Governor turns dial to 25-percent occupancy for salons
For barbershops and salons, being open at 25 percent will allow them to slowly start catching up with clients.
“I’m booked four weeks out,” Hanson said Wednesday after the governor’s announcement. “I had two weeks booked when they shut us down. My clients are saying how bad their hair looks, but they’re not the only ones.”
Hanson operates Sincerely Yours with only one other stylist, Meegan Ross, so she said it won’t be hard to manage social distancing.
“We have a pretty good-sized shop,” she said. “We just need to go down and figure out where to space things.”
There is also a long list of precautions released with the governor’s orders, but Hanson said she hadn’t yet reviewed them all.
“The information wasn’t loading; everyone must have been online at the same time,” she said.
But she read enough to know that customers must wait in their cars or outside the building for their appointments.
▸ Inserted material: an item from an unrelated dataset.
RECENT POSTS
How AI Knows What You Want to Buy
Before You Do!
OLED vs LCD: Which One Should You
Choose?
Salon staff will sanitize spaces between clients, who will be quizzed about their health, required to wear masks and limited in what they may bring with them into the salon.
“We have strong stipulations with our board rules already, so this is going to be interesting,” Hanson said.
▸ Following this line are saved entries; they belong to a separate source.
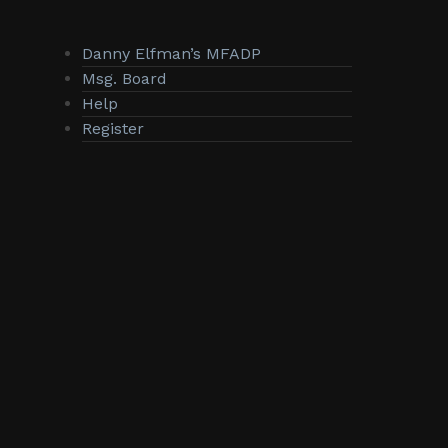
Danny Elfman’s MFADP
Msg. Board
Help
Register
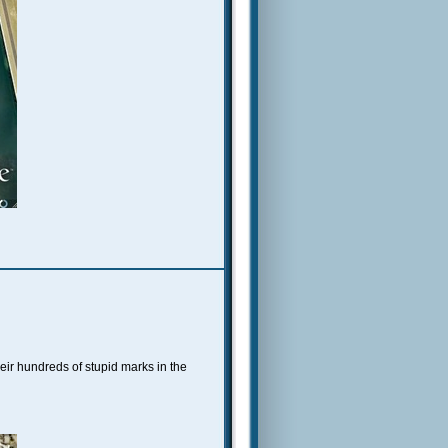
heir hundreds of stupid marks in the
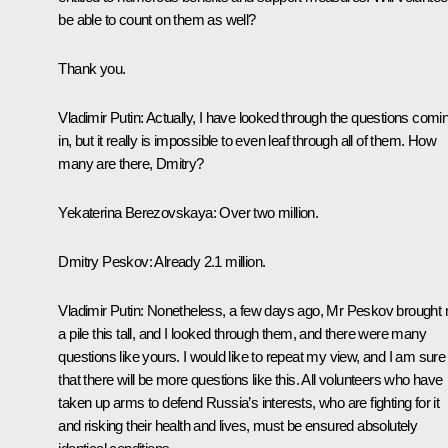
be able to count on them as well?
Thank you.
Vladimir Putin
: Actually, I have looked through the questions comi
in, but it really is impossible to even leaf through all of them. How
many are there, Dmitry?
Yekaterina Berezovskaya
: Over two million.
Dmitry Peskov
: Already 2.1 million.
Vladimir Putin
: Nonetheless, a few days ago, Mr Peskov brought
a pile this tall, and I looked through them, and there were many
questions like yours. I would like to repeat my view, and I am sure
that there will be more questions like this. All volunteers who have
taken up arms to defend Russia’s interests, who are fighting for it
and risking their health and lives, must be ensured absolutely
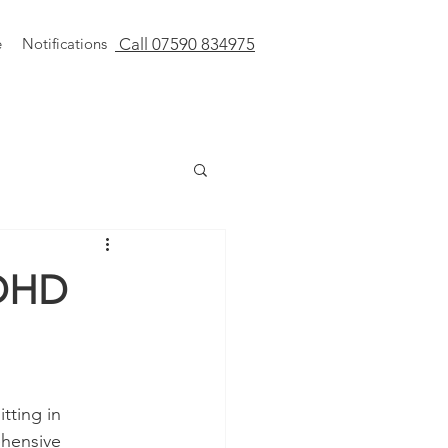
e
Notifications
Call 07590 834975
ADHD
tting in 
hensive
But she added that she, too, wants to be cautious about reopening the community for business.
“Many of my clients are older, and we do work incredibly close to people,” Hanson said. “I’m pretty cautious. If we don’t stop the spread, I can’t go to work.”
And she, like many other small owners, needs to start making money again.
“I’m better off than some of the younger ones,” she said.
“But I just started getting some unemployment [benefits] after seven weeks without any money coming in.”
 
Cautious approach
With the numbers of new coronavirus cases leveling off, government leaders have been pressured to let up on some of the stay-at-home orders that had shuttered businesses and crippled the economy.
In Rock County, Emergency Management Director Kyle Oldre struggled to say what the right call would be if he were in charge.
To keep businesses closed would mean a continued chokehold on a dying economy. To allow too much movement among people could mean a re-fire of the highly contagious virus that medical experts are still learning how to manage.
“Let’s just hope people are smart about distancing,” Oldre said Wednesday. “And if you’re older and more vulnerable, stay home.”
As of Tuesday, Rock County had 21 confirmed cases so far. That’s one more than the week prior, and two more than two weeks ago.
Minnesota’s cases continue to rise, with 21,960 confirmed cases so far, and hospitalizations in the rise. Of the confirmed cases so far, 899 have died and 15,523 were released from isolation.
In nearby Sioux Falls and Worthington, where outbreaks in meat processing plants had sickened hundreds, the numbers have also leveled off somewhat.
Minnehaha County on Tuesday reported 3,289 coronavirus cases so far (compared with 2,978 on May 12), and Nobles County reported 1,478 (up from 1,269 on May 12).